▸ What to produce: Starting with the first line of the data below, copy each line up to and including the one containing "P. IVA 04072020409". Pictures stay out.

▸ Dataset records:
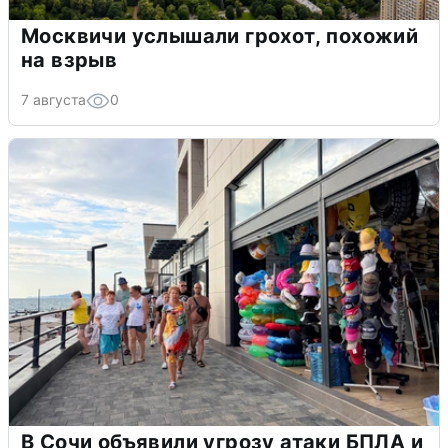
Москвичи услышали грохот, похожий
на взрыв
7 августа
0
В Сочи объявили угрозу атаки БПЛА и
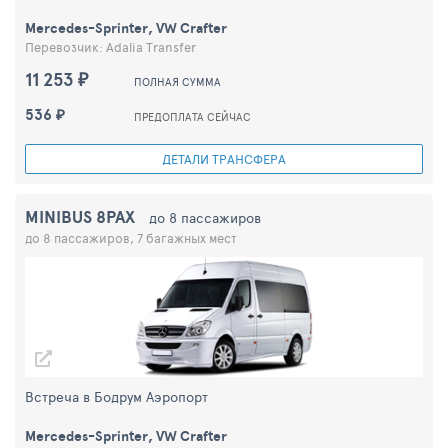
Mercedes-Sprinter, VW Crafter
Перевозчик: Adalia Transfer
11 253 ₽
ПОЛНАЯ СУММА
536 ₽
ПРЕДОПЛАТА СЕЙЧАС
ДЕТАЛИ ТРАНСФЕРА
MINIBUS 8PAX
до 8 пассажиров
до 8 пассажиров, 7 багажных мест
Встреча в Бодрум Аэропорт
Mercedes-Sprinter, VW Crafter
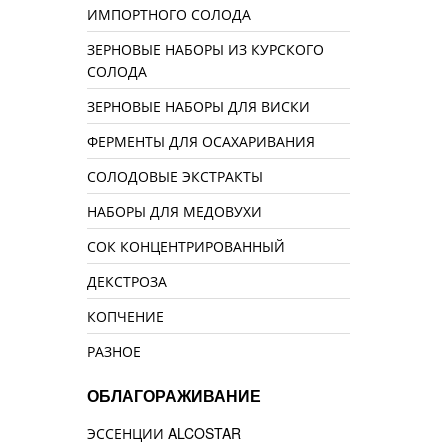
ИМПОРТНОГО СОЛОДА
ЗЕРНОВЫЕ НАБОРЫ ИЗ КУРСКОГО
СОЛОДА
ЗЕРНОВЫЕ НАБОРЫ ДЛЯ ВИСКИ
ФЕРМЕНТЫ ДЛЯ ОСАХАРИВАНИЯ
СОЛОДОВЫЕ ЭКСТРАКТЫ
НАБОРЫ ДЛЯ МЕДОВУХИ
СОК КОНЦЕНТРИРОВАННЫЙ
ДЕКСТРОЗА
КОПЧЕНИЕ
РАЗНОЕ
ОБЛАГОРАЖИВАНИЕ
ЭССЕНЦИИ ALCOSTAR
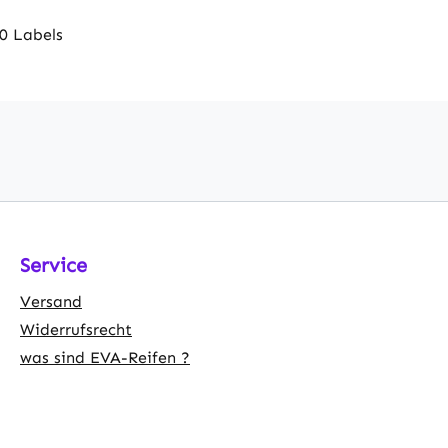
0 Labels
Service
Versand
Widerrufsrecht
was sind EVA-Reifen ?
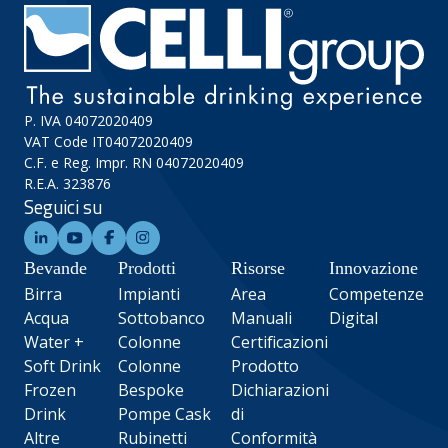
P. IVA 04072020409
VAT Code IT04072020409
C.F. e Reg. Impr. RN 04072020409
R.E.A. 323876
Seguici su
Bevande
Prodotti
Risorse
Innovazione
Birra
Impianti
Area
Competenze
Acqua
Sottobanco
Manuali
Digital
Water +
Colonne
Certificazioni
Soft Drink
Colonne
Prodotto
Frozen
Bespoke
Dichiarazioni
Drink
Pompe Cask
di
Altre
Rubinetti
Conformità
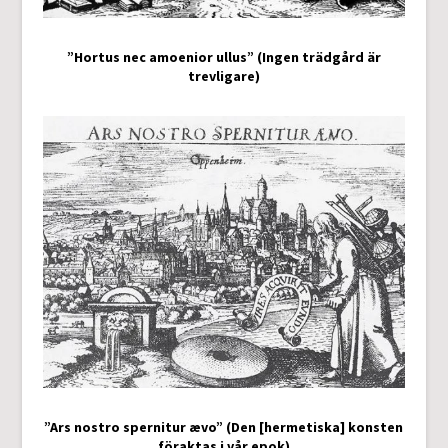
”Hortus nec amoenior ullus” (Ingen trädgård är
trevligare)
”Ars nostro spernitur ævo” (Den [hermetiska] konsten
föraktas i vår epok)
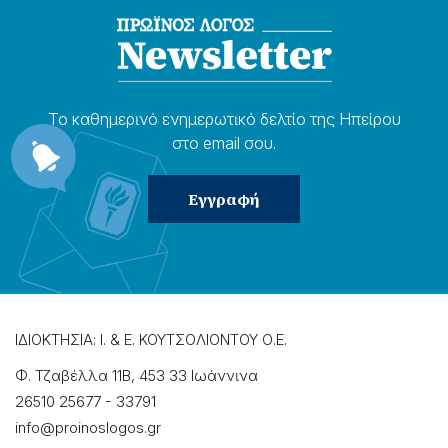
Το καθημερɩνό ενημερωτɩκό δελτίο της Ηπείρου
στο email σου.
ΙΔΙΟΚΤΗΣΙΑ: Ι. & Ε. ΚΟΥΤΣΟΛΙΟΝΤΟΥ Ο.Ε.
Φ. Τζαβέλλα 11Β, 453 33 Ιωάννɩνα
26510 25677
-
33791
info@proinoslogos.gr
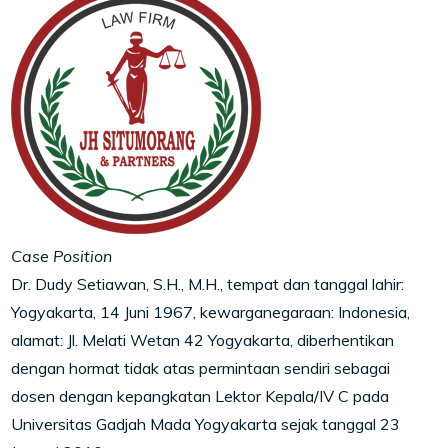
Case Position
Dr. Dudy Setiawan, S.H., M.H., tempat dan tanggal lahir:
Yogyakarta, 14 Juni 1967, kewarganegaraan: Indonesia,
alamat: Jl. Melati Wetan 42 Yogyakarta, diberhentikan
dengan hormat tidak atas permintaan sendiri sebagai
dosen dengan kepangkatan Lektor Kepala/IV C pada
Universitas Gadjah Mada Yogyakarta sejak tanggal 23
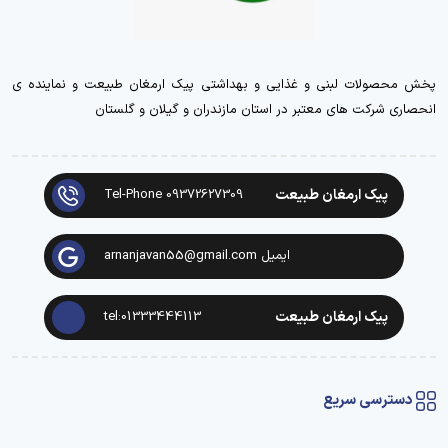
پخش محصولات لبنی و غذایی و بهداشتی پیک ارمغان طبیعت و نماینده ی
انحصاری شرکت های معتبر در استان مازندران و گیلان و گلستان
پیک ارمغان طبیعت
Tel-Phone 09372627309
ایمیل arnanjavan55@gmail.com
پیک ارمغان طبیعت
tel:01333444113
دسترسی سریع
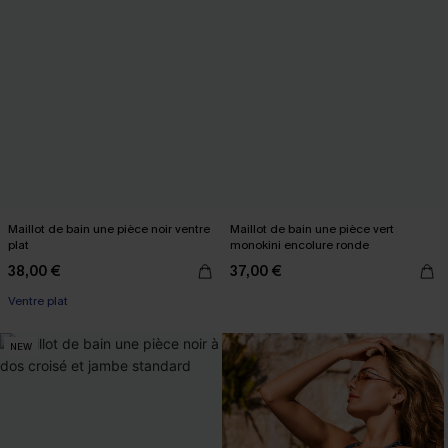
Maillot de bain une pièce noir ventre
Maillot de bain une pièce vert
plat
monokini encolure ronde
38,00 €
37,00 €
Ventre plat
NEW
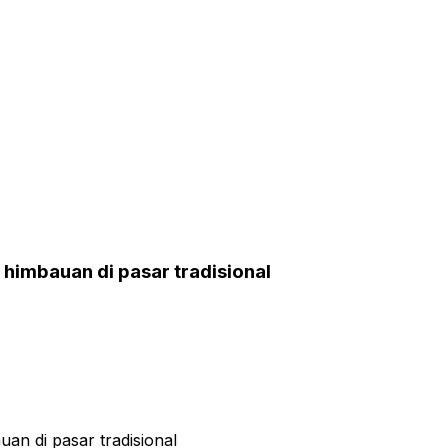
himbauan di pasar tradisional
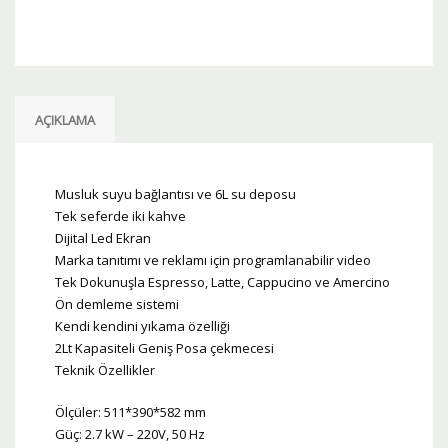
adet
AÇIKLAMA
Musluk suyu bağlantısı ve 6L su deposu
Tek seferde iki kahve
Dijital Led Ekran
Marka tanıtımı ve reklamı için programlanabilir video
Tek Dokunuşla Espresso, Latte, Cappucino ve Amercino
Ön demleme sistemi
Kendi kendini yıkama özelliği
2Lt Kapasiteli Geniş Posa çekmecesi
Teknik Özellikler
Ölçüler: 511*390*582 mm
Güç: 2.7 kW – 220V, 50 Hz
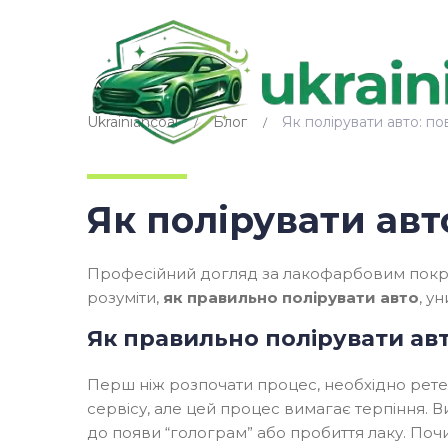
Ukrainiancoal
Блог
Як полірувати авто: п
Як полірувати авт
Професійний догляд за лакофарбовим покри
розуміти,
як правильно полірувати авто
, у
Як правильно полірувати ав
Перш ніж розпочати процес, необхідно ретел
сервісу, але цей процес вимагає терпіння. Ви
до появи “голограм” або пробиття лаку. Поч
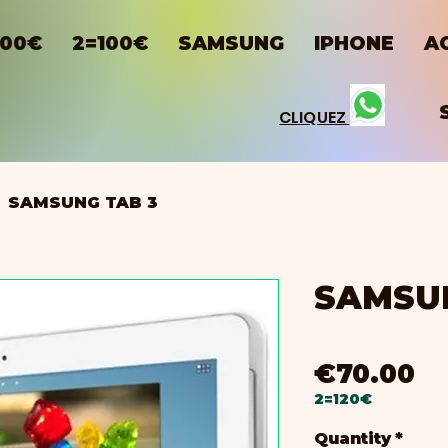
100€
2=100€
SAMSUNG
IPHONE
A
CLIQUEZ
SAMSUNG TAB 3
SAMSUN
Pr
€70.00
2=120€
Quantity
*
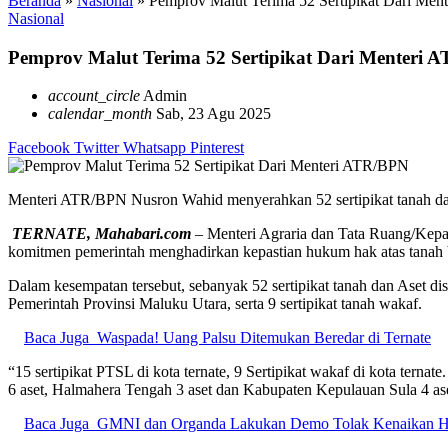
Beranda
»
Nasional
»
Pemprov Malut Terima 52 Sertipikat Dari Me
Nasional
Pemprov Malut Terima 52 Sertipikat Dari Menteri 
account_circle
Admin
calendar_month
Sab, 23 Agu 2025
Facebook
Twitter
Whatsapp
Pinterest
Menteri ATR/BPN Nusron Wahid menyerahkan 52 sertipikat tanah dan
TERNATE, Mahabari.com
– Menteri Agraria dan Tata Ruang/Kepa
komitmen pemerintah menghadirkan kepastian hukum hak atas tanah 
Dalam kesempatan tersebut, sebanyak 52 sertipikat tanah dan Aset dise
Pemerintah Provinsi Maluku Utara, serta 9 sertipikat tanah wakaf.
Baca Juga
Waspada! Uang Palsu Ditemukan Beredar di Ternate
“15 sertipikat PTSL di kota ternate, 9 Sertipikat wakaf di kota terna
6 aset, Halmahera Tengah 3 aset dan Kabupaten Kepulauan Sula 4 a
Baca Juga
GMNI dan Organda Lakukan Demo Tolak Kenaikan Ha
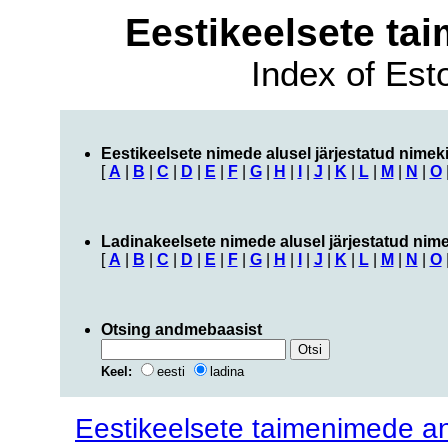
Eestikeelsete t
Index of Es
Eestikeelsete nimede alusel järjestatud nimeki
[
A
|
B
|
C
|
D
|
E
|
F
|
G
|
H
|
I
|
J
|
K
|
L
|
M
|
N
|
O
Ladinakeelsete nimede alusel järjestatud nime
[
A
|
B
|
C
|
D
|
E
|
F
|
G
|
H
|
I
|
J
|
K
|
L
|
M
|
N
|
O
Otsing andmebaasist
Keel:
eesti
ladina
Eestikeelsete taimenimede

▸ Solution to the problem:
Москвичи услышали грохот, похожий
на взрыв
7 августа
0
В Сочи объявили угрозу атаки БПЛА и
Mercedes-Sprinter, VW Crafter
Перевозчик: Adalia Transfer
11 253 ₽
ПОЛНАЯ СУММА
536 ₽
ПРЕДОПЛАТА СЕЙЧАС
ДЕТАЛИ ТРАНСФЕРА
MINIBUS 8PAX
до 8 пассажиров
до 8 пассажиров, 7 багажных мест
Встреча в Бодрум Аэропорт
Mercedes-Sprinter, VW Crafter
ИМПОРТНОГО СОЛОДА
ЗЕРНОВЫЕ НАБОРЫ ИЗ КУРСКОГО
СОЛОДА
ЗЕРНОВЫЕ НАБОРЫ ДЛЯ ВИСКИ
ФЕРМЕНТЫ ДЛЯ ОСАХАРИВАНИЯ
СОЛОДОВЫЕ ЭКСТРАКТЫ
НАБОРЫ ДЛЯ МЕДОВУХИ
СОК КОНЦЕНТРИРОВАННЫЙ
ДЕКСТРОЗА
КОПЧЕНИЕ
РАЗНОЕ
ОБЛАГОРАЖИВАНИЕ
ЭССЕНЦИИ ALCOSTAR
0 Labels
Service
Versand
Widerrufsrecht
was sind EVA-Reifen ?
P. IVA 04072020409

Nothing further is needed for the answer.